--- Directions ---
Restate the listing below word for word. No picture belongs in the result.

--- Data shown ---
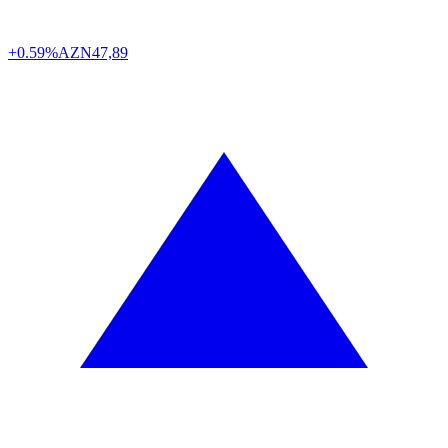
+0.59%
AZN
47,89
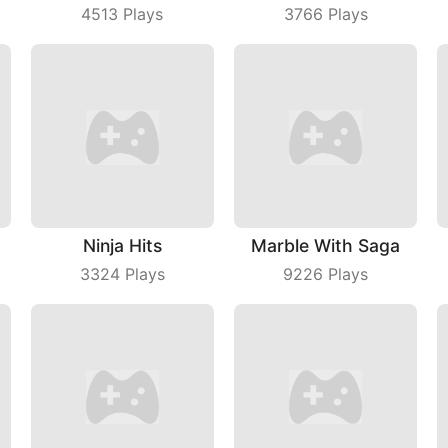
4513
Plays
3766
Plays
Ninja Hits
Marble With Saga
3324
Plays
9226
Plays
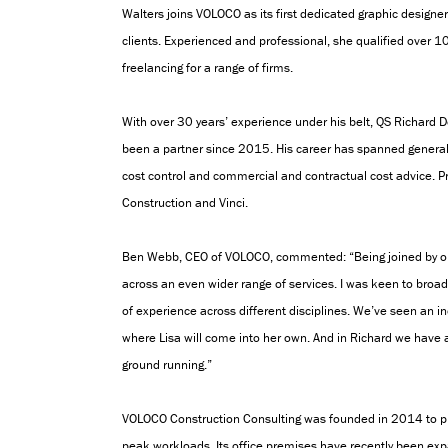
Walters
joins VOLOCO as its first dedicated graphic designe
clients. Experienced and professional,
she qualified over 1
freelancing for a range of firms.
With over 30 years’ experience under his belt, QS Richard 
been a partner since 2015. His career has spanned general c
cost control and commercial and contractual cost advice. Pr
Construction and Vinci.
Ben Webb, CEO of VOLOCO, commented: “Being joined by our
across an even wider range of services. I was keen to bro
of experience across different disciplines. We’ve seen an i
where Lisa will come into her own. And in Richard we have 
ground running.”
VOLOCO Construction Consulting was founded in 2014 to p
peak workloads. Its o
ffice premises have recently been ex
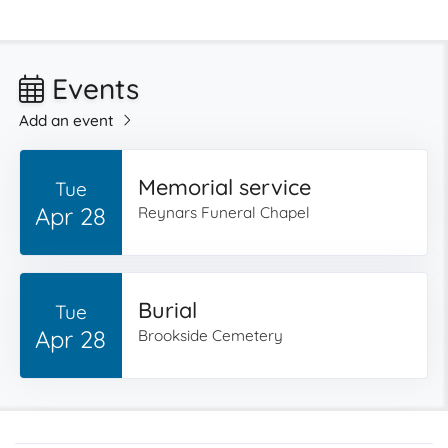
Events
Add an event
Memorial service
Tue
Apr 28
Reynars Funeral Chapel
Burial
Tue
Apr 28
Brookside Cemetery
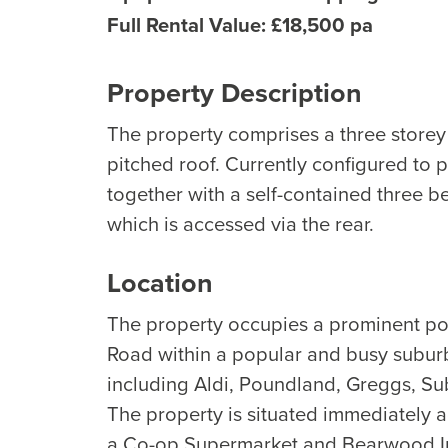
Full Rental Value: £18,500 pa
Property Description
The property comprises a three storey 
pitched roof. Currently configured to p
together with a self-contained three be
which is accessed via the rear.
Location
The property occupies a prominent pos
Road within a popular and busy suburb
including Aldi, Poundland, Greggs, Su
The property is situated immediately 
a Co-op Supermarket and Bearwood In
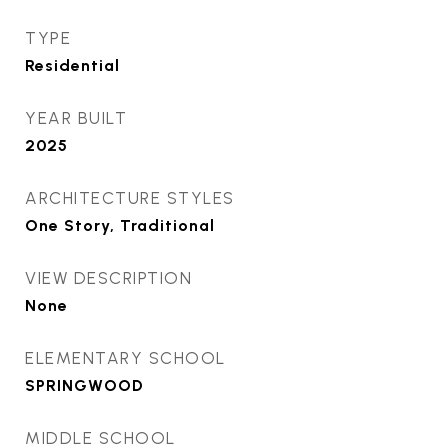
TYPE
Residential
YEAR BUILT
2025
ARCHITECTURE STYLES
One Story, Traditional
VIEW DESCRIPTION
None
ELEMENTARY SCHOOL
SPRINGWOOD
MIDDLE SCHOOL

--- Answer box ---
+0.59%
AZN
47,89
4513
Plays
3766
Plays
Ninja Hits
Marble With Saga
3324
Plays
9226
Plays
Walters
joins VOLOCO as its first dedicated graphic designe
clients. Experienced and professional,
she qualified over 1
freelancing for a range of firms.
With over 30 years’ experience under his belt, QS Richard 
been a partner since 2015. His career has spanned general c
cost control and commercial and contractual cost advice. Pr
Construction and Vinci.
Ben Webb, CEO of VOLOCO, commented: “Being joined by our
across an even wider range of services. I was keen to bro
of experience across different disciplines. We’ve seen an i
where Lisa will come into her own. And in Richard we have 
ground running.”
VOLOCO Construction Consulting was founded in 2014 to p
peak workloads. Its o
ffice premises have recently been ex
Events
Add an event
Memorial service
Tue
Apr 28
Reynars Funeral Chapel
Burial
Tue
Apr 28
Brookside Cemetery
Full Rental Value: £18,500 pa
Property Description
The property comprises a three storey 
pitched roof. Currently configured to p
together with a self-contained three be
which is accessed via the rear.
Location
The property occupies a prominent pos
Road within a popular and busy suburb
including Aldi, Poundland, Greggs, Su
The property is situated immediately 
a Co-op Supermarket and Bearwood In
TYPE
Residential
YEAR BUILT
2025
ARCHITECTURE STYLES
One Story, Traditional
VIEW DESCRIPTION
None
ELEMENTARY SCHOOL
SPRINGWOOD
MIDDLE SCHOOL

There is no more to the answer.